30 niños sin escapatoria
Allí abajo quedarían al menos 200 civiles, de los cuales 30 serían menores de edad. Las cifras las ha compartido Vadym Boichenko, alcalde de Mariupol, este miércoles. El propio mandatario ha confirmado la nueva ofensiva rusa contra el último reducto militar que ha logrado frenar la conquista completa de la ciudad, otorgando días extra a otras localidades del este ucraniano para prepararse.
“Hoy hay fuertes combates en nuestra fortaleza, en el territorio de Azovstal. Nuestros valientes hombres se están defendiendo, pero es muy difícil, porque la artillería pesada y los tanques están disparando; la aviación está trabajando, los barcos se han acercado y también disparan”, ha explicado en un canal de televisión ucraniano.
Este motivo llevó a mujeres como Viktoria, madre de dos hijos, a presentarse en el punto de llegada de Zaporiyia con carteles exigiendo el establecimiento de corredores humanitarios para los soldados. Ella tiene a su padre, hermano y marido resistiendo en la acería. El mensaje era para la prensa, pero también para la Viceprimera ministra, Iryna Vereshchuk, que se encargó de recibir a los recién llegados.
Llegadas de madrugada
Con menor presencia mediática, pero los civiles continúan alcanzando las puertas de Zaporiyia. Tal como compartió Chris Hanger, uno de los responsables de comunicación del Comité Internacional de la Cruz Roja, 300 ucranianos más habrían alcanzado el territorio controlado por el Ejecutivo de Zelenski. Siempre en el mismo parking del mismo centro comercial.
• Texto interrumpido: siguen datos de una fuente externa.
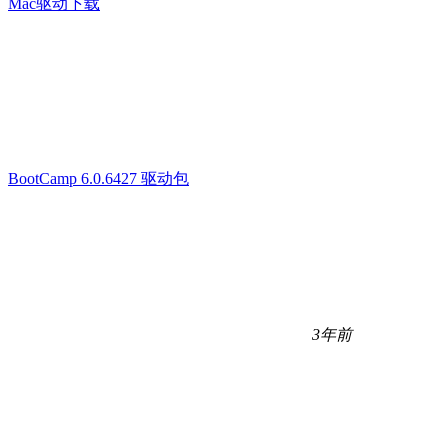
Mac驱动下载
BootCamp 6.0.6427 驱动包
3年前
Un lugar en el que los gestos de dolor y júbilo se alternan. Llantos de alegría, lágrimas por los no están y que, en muchos casos, no volverán a estarlo. Con el paso de las horas, reciben el ofrecimiento para subirse a un autobús que los lleve a Polonia. Si prefieren quedarse, los voluntarios facilitan centros de refugiados en la ciudad como el Khortitsa Palace, un hotel de cuatro estrellas donde hotel Viascheslav Smyk narra su historia.
Sentado en un sofá que le hunde el cuerpo haciéndole parecer vulnerable, da lecciones de la vida sin saberlo. Lo hace en ruso, la única lengua que quiere hablar hasta el final de sus días y con la que creció escuchando a sus padres hablar del terror de la invasión nazi. Le ha costado, según confiesa, 70 años entenderles.
Lo que no esperaba él era que fueran sus vecinos los que bombardearan la ciudad y dejaran un reguero de muertos por las calles. “No pude enterrar el cadáver de mi hija”, gime negando con la cabeza al pensar en el paradero de su cuerpo. Movimiento que conjuga escasos minutos después con una sonrisa avergonzada por su ocurrencia al especular sobre el futuro: “En el oeste de Ucrania no hay sitios para pescar, ¿qué voy a hacer yo ahora?”. No todo son lágrimas en una guerra.